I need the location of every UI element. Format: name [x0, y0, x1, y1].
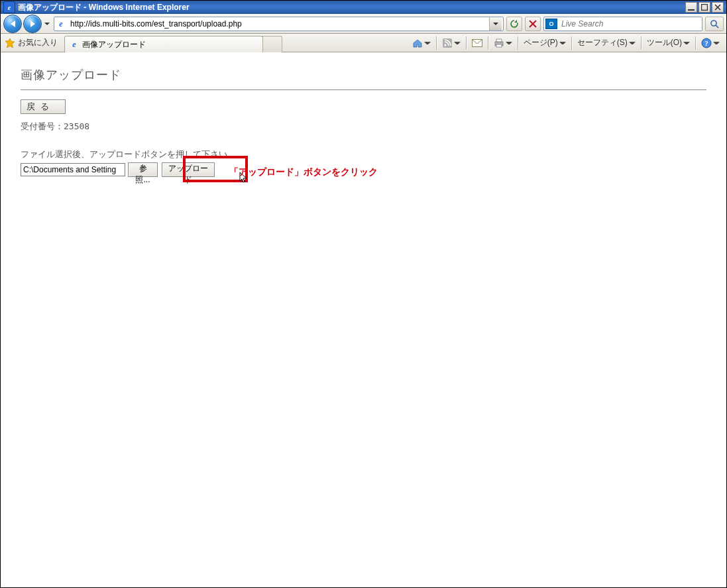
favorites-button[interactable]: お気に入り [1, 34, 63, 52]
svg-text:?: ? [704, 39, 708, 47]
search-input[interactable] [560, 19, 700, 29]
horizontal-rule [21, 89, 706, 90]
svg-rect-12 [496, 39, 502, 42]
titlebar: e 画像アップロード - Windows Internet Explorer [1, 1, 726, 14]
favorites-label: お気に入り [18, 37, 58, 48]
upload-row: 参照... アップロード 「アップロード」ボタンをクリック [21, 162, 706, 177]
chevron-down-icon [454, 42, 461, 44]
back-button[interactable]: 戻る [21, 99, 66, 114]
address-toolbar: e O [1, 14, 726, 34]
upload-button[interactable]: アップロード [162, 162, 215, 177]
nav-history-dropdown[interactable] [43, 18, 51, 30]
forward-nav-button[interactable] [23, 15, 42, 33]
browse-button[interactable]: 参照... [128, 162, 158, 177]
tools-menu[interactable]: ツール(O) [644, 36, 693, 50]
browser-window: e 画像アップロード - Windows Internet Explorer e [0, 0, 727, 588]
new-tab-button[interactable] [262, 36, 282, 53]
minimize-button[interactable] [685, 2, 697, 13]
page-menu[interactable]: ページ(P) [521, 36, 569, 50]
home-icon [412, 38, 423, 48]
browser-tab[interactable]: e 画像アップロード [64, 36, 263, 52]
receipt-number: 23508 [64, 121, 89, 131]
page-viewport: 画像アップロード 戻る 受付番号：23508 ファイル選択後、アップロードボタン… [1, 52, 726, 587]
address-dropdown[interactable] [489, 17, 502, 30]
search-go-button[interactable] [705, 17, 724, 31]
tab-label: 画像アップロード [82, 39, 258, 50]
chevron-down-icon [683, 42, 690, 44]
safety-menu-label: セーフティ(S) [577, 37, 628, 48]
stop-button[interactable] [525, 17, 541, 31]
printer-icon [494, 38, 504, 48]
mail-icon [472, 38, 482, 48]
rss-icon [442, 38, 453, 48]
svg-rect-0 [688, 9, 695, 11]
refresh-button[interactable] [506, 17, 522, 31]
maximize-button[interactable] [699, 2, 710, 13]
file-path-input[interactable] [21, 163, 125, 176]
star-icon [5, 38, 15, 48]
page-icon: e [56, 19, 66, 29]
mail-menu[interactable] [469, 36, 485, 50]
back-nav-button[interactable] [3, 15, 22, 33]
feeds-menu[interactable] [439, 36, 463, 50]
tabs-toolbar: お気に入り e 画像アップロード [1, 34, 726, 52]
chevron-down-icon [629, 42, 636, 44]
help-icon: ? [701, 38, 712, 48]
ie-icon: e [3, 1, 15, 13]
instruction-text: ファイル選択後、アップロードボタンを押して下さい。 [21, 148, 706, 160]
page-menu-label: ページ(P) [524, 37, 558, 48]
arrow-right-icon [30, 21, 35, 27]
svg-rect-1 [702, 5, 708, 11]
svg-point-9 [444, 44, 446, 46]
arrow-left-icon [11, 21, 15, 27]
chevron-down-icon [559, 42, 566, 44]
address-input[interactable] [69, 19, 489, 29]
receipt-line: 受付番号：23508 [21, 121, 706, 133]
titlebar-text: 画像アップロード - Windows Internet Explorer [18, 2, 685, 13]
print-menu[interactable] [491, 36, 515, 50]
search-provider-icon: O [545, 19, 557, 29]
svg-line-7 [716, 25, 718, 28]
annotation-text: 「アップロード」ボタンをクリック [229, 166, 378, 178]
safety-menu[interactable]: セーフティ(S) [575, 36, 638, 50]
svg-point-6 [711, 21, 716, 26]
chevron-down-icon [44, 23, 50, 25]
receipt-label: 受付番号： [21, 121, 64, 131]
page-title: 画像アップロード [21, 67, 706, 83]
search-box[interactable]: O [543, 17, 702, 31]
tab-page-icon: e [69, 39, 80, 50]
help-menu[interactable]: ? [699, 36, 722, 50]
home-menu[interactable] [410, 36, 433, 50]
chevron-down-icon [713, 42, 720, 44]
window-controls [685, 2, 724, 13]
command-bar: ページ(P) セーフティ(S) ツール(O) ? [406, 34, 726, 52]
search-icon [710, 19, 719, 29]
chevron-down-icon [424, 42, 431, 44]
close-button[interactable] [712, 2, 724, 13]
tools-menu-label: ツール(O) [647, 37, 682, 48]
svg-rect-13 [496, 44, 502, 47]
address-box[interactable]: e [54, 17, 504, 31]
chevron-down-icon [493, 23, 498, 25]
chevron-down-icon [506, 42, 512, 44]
-=-=-
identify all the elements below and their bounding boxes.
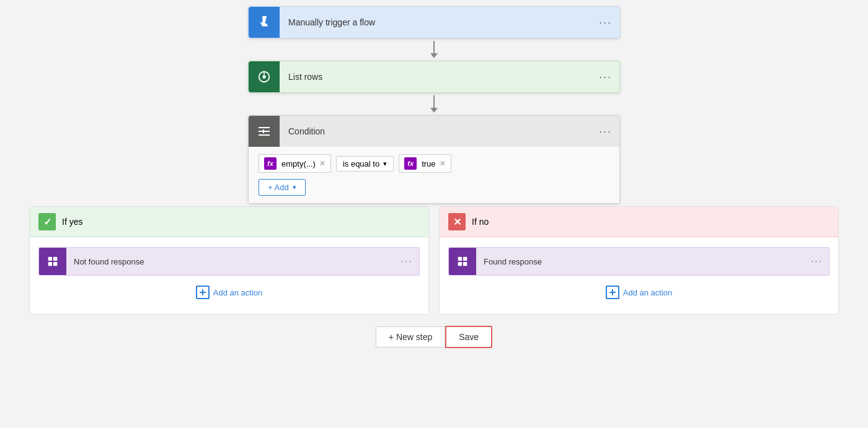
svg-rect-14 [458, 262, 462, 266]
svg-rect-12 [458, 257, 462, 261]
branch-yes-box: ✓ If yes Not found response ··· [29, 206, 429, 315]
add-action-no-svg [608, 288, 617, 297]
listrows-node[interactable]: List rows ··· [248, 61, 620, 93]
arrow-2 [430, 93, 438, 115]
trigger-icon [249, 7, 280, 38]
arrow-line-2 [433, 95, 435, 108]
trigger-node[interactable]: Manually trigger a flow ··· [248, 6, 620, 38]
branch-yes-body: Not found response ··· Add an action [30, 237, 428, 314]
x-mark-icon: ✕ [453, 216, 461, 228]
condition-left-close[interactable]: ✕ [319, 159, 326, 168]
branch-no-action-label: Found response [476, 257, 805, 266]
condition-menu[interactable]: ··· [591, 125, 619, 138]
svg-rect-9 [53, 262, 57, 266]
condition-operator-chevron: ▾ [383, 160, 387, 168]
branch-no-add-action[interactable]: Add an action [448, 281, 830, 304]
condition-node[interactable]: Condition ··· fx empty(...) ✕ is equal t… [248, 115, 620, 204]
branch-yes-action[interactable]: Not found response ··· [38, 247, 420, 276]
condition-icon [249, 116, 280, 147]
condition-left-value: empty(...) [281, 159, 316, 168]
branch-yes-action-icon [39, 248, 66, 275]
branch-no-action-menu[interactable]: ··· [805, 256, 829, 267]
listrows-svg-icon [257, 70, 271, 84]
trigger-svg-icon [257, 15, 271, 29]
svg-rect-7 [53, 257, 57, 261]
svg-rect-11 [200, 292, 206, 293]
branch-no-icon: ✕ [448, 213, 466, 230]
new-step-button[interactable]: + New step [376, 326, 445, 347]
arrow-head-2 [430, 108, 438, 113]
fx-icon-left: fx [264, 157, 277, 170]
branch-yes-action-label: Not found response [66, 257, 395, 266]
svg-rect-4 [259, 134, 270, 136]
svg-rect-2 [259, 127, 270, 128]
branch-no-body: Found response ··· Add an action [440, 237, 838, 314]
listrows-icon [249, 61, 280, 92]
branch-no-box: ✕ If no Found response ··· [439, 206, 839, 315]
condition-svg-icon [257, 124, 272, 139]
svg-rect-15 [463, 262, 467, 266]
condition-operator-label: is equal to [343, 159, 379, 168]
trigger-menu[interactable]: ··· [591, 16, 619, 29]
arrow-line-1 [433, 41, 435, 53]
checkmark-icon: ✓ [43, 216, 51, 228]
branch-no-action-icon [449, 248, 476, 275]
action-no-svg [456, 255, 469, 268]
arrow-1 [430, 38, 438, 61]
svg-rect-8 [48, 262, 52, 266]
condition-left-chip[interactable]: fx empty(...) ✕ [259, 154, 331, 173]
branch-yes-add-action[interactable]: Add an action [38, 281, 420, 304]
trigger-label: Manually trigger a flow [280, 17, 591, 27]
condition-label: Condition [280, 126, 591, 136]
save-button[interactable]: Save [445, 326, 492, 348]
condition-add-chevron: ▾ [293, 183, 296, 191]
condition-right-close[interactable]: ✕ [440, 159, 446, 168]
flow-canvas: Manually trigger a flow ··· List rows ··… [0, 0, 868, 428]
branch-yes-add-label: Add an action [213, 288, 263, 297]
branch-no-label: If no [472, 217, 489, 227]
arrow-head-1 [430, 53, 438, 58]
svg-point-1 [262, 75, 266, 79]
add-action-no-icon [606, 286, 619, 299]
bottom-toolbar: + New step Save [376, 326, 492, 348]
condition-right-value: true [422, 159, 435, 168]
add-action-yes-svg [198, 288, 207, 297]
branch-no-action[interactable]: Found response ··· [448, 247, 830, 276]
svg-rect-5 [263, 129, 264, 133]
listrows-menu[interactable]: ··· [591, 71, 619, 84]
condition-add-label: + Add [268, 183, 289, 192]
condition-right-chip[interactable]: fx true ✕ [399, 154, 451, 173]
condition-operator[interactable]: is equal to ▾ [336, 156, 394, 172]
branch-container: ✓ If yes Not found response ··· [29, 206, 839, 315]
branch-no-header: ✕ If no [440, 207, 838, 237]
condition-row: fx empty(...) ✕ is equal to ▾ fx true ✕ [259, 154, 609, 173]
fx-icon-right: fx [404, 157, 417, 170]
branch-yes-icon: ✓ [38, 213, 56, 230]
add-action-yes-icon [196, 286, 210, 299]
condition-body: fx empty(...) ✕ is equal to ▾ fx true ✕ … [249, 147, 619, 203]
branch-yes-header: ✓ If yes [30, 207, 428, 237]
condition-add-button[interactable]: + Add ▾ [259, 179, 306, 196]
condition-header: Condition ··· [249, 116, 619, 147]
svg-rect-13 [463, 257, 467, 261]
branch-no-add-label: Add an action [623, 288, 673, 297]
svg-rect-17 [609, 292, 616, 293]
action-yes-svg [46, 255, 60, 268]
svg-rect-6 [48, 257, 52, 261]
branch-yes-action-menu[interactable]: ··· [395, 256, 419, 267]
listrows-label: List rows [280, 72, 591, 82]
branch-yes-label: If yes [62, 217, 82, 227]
-=-=-
Exercise requirements
Your answer should be a single number: the count of lines in the entries that hold the string "back".

Response area
2